Snake re-enters the field again, this time in a way more awesome fashion, and you as the player, with more confidence in your abilities.

But not long before you make some progress, Snake is ambushed by The Boss, who promptly disarms and dislocates Snake yet again, with almost no effort.

Snake attempts to fight back this time, but finds himself outmatched and hesitant. This was due to him being still struggling to accept the reality he’s faced with, his skills being rusty after the last mission, and because he was facing The Boss at her prime and full of focus.

She mocks him, and tells him he has no place in the battlefield, mocking the bandana for being unable to let go of the past, and that he is too innocent for the fights ahead, that he doesn’t have a prayer of finishing his mission if he’s going to hesitate even for a second.

This initial exchange is pretty much what would go on to happen in various key points of the game.

Every time they squared up, Snake would have his weapons dismantled, and he’d get seriously injured, or damn near killed, and he would get yet another scathing scolding and reminder that he isn’t up to it.

We as the players also start feeling this dread… Snake has been able to deal with enemies in cutscenes and gameplay, but he’s never bested The Boss in any capacity whatsoever.

And we know that the eventual inevitable clash will come.

In his mission, Snake continues to best the apparently peerless Cobra unit one by one. As players, we get more confident that maybe it’s possible to beat The Boss as well. Maybe Snake would be less rusty by the end. Strong enough.

But then The Boss shows up yet again, and she steals the scenes with her frightening speed and power, and makes Snake look like an amateur yet again (followed by more broken bones and weapons of course).

But we also start noticing something more. Snake is getting better as he goes through the various environments, enemies boss fights, feats and experiences. In short, as the game progresses, just as the player continues to get better, so is Snake as his mission goes on.

Furthermore, various conversations at key points start suggesting that he has begun accepting the reality he’s faced with, and is becoming more acclimatized to the gravitas of his mission and what it means to him.

He’s also getting more creative with his tactics in ways The Boss probably may not have taught him either.

In other words, he’s getting one hell of a refresher training and bootcamp course that’s basically honing and fine tuning him as a soldier and agent.

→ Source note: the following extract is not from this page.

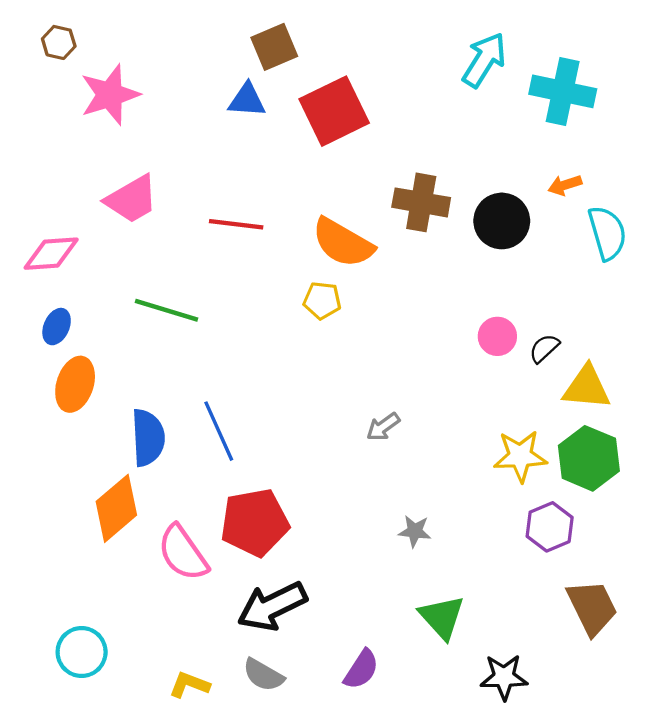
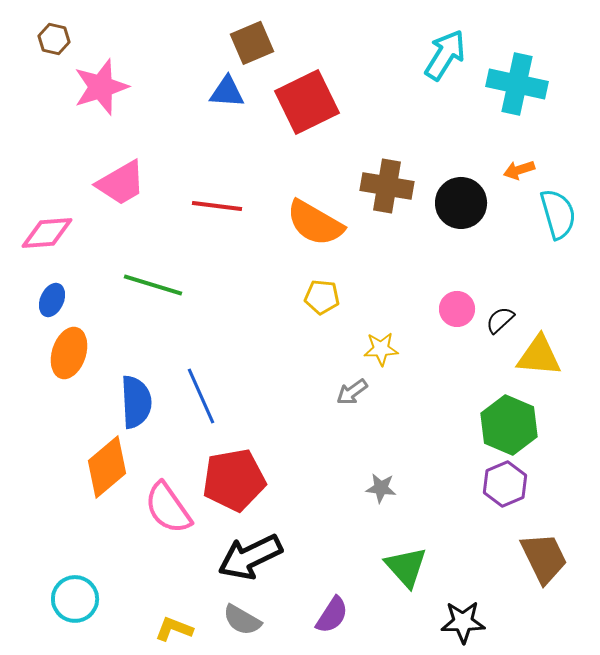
yellow pentagon: (322, 300) -> (322, 297), moved
yellow star: (520, 456) -> (381, 349), moved, size x0.7
green hexagon: (589, 458) -> (509, 425), moved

This is further evident in ‘The Boss’ encounter scenes.

Yes, he’s still getting defeated, but we’re noticing that the gap between him and The Boss is narrowing.

He’s able to stand on his own feet longer. He’s not being ragdolled around the same as before. and he’s not provoked and looking hapless in the face of taunts.

Thus, The Boss functions as an in-universe measuring stick for Snake’s skill progress as the game progresses.

The mission goes to plan, goes awry, goes to plan, awry and so forth, until we come to the very final areas of the game.

After a truly difficult gameplay area of managing resources and using all the tricks you picked up in the game so far, you finally see the end in sight. Dead trees all around you, a river in the distance, and floating on that river a getaway plane.

But before you can go, Snake looks back. There’s one more thing left to do.

Your partner EVA goes to start up the engine after making Snake promise that he would come back in one piece. Snake agrees and heads back.

He (and you) come to a large open area stretched with white flowers as far as the eye can see.

And on this field, he faces his mother figure, best friend, companion, trainer, teacher, mentor, and now, his greatest foe.

The Impasse

There she is.

In the center of the field, with her Patriot modified rifle, clad in a blazing white sneaking suit armor that camouflages well with the battlefield.

You’d think that by now she’s going to rush you immediately.

But no. She does nothing of the sort.

She stands there, and Snake finally asks her why, again.

And she speaks to Snake. She speaks her heart out. 

She reveals that in her years, especially in a sojourn to space, where upon seeing the Earth from her own eyes, she came to understand the fragility of life, and that the foibles of politics created the wars, the divides, borders and enemies that we fight.

That enemies would always change with the times.

That for her, she felt that the world needed unity to feel that we were all one family living in one home.

She revealed that her lineage allowed her to know the inner workings of how the powers-that-be propagated the endless conflicts that kept people from being united.

She saw how soldiers and their loyalties were being used to fuel personal agendas.

This, coupled with the cruel removal of her child, and being forced to kill people she loved left her jaded in things she did believe in.

In short, she found conflict in the idea of conflict.

She intended to use certain resources which Snake is supposed to recover as part of the mission, to rebuild a means to foster such a peace.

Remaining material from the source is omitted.